Task
The entries below must be retyped in full. Keep every word the same.

Exercise data

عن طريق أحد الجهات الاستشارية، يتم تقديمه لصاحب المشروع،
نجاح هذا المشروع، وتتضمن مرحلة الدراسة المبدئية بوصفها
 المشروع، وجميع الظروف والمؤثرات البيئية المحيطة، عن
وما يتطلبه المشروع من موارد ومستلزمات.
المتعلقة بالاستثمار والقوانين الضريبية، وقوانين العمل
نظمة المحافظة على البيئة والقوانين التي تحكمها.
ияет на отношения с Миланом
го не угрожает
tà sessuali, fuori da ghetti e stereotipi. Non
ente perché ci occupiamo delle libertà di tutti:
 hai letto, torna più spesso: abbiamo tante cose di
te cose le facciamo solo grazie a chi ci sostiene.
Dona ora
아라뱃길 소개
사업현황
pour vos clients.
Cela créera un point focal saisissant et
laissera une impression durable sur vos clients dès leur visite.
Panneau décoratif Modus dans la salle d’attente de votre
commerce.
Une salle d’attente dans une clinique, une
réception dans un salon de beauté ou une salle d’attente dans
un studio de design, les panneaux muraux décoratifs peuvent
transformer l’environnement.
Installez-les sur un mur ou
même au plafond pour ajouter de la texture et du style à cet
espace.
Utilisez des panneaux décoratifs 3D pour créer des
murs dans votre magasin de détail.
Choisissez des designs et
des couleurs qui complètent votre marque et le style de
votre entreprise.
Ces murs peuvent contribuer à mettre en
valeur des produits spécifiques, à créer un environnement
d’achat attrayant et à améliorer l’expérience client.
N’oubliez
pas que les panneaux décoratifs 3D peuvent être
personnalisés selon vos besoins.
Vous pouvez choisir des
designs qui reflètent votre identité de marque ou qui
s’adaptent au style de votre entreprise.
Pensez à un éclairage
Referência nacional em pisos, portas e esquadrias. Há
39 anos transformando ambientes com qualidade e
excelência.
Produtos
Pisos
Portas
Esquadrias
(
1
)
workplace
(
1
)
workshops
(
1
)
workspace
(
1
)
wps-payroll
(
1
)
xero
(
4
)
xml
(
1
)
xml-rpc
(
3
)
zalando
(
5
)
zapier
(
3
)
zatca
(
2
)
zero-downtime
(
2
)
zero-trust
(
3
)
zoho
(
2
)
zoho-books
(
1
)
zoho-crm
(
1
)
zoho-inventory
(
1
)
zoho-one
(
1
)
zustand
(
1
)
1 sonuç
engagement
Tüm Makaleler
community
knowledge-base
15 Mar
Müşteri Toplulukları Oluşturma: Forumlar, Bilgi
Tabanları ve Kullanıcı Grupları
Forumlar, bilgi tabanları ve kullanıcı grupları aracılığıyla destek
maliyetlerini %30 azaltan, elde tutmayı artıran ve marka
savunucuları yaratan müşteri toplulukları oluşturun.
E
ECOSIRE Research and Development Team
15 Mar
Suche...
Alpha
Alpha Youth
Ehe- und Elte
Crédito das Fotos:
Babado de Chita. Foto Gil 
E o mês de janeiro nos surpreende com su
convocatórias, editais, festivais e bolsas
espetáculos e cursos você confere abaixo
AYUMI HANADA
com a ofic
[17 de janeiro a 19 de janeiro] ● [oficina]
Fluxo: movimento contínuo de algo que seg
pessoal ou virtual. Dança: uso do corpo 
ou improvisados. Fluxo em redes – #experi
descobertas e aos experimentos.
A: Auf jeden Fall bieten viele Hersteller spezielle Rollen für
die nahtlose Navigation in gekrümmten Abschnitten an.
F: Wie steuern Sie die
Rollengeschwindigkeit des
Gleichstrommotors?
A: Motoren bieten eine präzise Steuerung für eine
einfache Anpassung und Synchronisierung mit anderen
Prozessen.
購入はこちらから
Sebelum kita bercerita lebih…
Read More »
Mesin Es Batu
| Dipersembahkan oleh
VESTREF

Answer to this problem
عن طريق أحد الجهات الاستشارية، يتم تقديمه لصاحب المشروع،
نجاح هذا المشروع، وتتضمن مرحلة الدراسة المبدئية بوصفها
 المشروع، وجميع الظروف والمؤثرات البيئية المحيطة، عن
وما يتطلبه المشروع من موارد ومستلزمات.
المتعلقة بالاستثمار والقوانين الضريبية، وقوانين العمل
نظمة المحافظة على البيئة والقوانين التي تحكمها.
ияет на отношения с Миланом
го не угрожает
tà sessuali, fuori da ghetti e stereotipi. Non
ente perché ci occupiamo delle libertà di tutti:
 hai letto, torna più spesso: abbiamo tante cose di
te cose le facciamo solo grazie a chi ci sostiene.
Dona ora
아라뱃길 소개
사업현황
pour vos clients.
Cela créera un point focal saisissant et
laissera une impression durable sur vos clients dès leur visite.
Panneau décoratif Modus dans la salle d’attente de votre
commerce.
Une salle d’attente dans une clinique, une
réception dans un salon de beauté ou une salle d’attente dans
un studio de design, les panneaux muraux décoratifs peuvent
transformer l’environnement.
Installez-les sur un mur ou
même au plafond pour ajouter de la texture et du style à cet
espace.
Utilisez des panneaux décoratifs 3D pour créer des
murs dans votre magasin de détail.
Choisissez des designs et
des couleurs qui complètent votre marque et le style de
votre entreprise.
Ces murs peuvent contribuer à mettre en
valeur des produits spécifiques, à créer un environnement
d’achat attrayant et à améliorer l’expérience client.
N’oubliez
pas que les panneaux décoratifs 3D peuvent être
personnalisés selon vos besoins.
Vous pouvez choisir des
designs qui reflètent votre identité de marque ou qui
s’adaptent au style de votre entreprise.
Pensez à un éclairage
Referência nacional em pisos, portas e esquadrias. Há
39 anos transformando ambientes com qualidade e
excelência.
Produtos
Pisos
Portas
Esquadrias
(
1
)
workplace
(
1
)
workshops
(
1
)
workspace
(
1
)
wps-payroll
(
1
)
xero
(
4
)
xml
(
1
)
xml-rpc
(
3
)
zalando
(
5
)
zapier
(
3
)
zatca
(
2
)
zero-downtime
(
2
)
zero-trust
(
3
)
zoho
(
2
)
zoho-books
(
1
)
zoho-crm
(
1
)
zoho-inventory
(
1
)
zoho-one
(
1
)
zustand
(
1
)
1 sonuç
engagement
Tüm Makaleler
community
knowledge-base
15 Mar
Müşteri Toplulukları Oluşturma: Forumlar, Bilgi
Tabanları ve Kullanıcı Grupları
Forumlar, bilgi tabanları ve kullanıcı grupları aracılığıyla destek
maliyetlerini %30 azaltan, elde tutmayı artıran ve marka
savunucuları yaratan müşteri toplulukları oluşturun.
E
ECOSIRE Research and Development Team
15 Mar
Suche...
Alpha
Alpha Youth
Ehe- und Elte
Crédito das Fotos:
Babado de Chita. Foto Gil 
E o mês de janeiro nos surpreende com su
convocatórias, editais, festivais e bolsas
espetáculos e cursos você confere abaixo
AYUMI HANADA
com a ofic
[17 de janeiro a 19 de janeiro] ● [oficina]
Fluxo: movimento contínuo de algo que seg
pessoal ou virtual. Dança: uso do corpo 
ou improvisados. Fluxo em redes – #experi
descobertas e aos experimentos.
A: Auf jeden Fall bieten viele Hersteller spezielle Rollen für
die nahtlose Navigation in gekrümmten Abschnitten an.
F: Wie steuern Sie die
Rollengeschwindigkeit des
Gleichstrommotors?
A: Motoren bieten eine präzise Steuerung für eine
einfache Anpassung und Synchronisierung mit anderen
Prozessen.
購入はこちらから
Sebelum kita bercerita lebih…
Read More »
Mesin Es Batu
| Dipersembahkan oleh
VESTREF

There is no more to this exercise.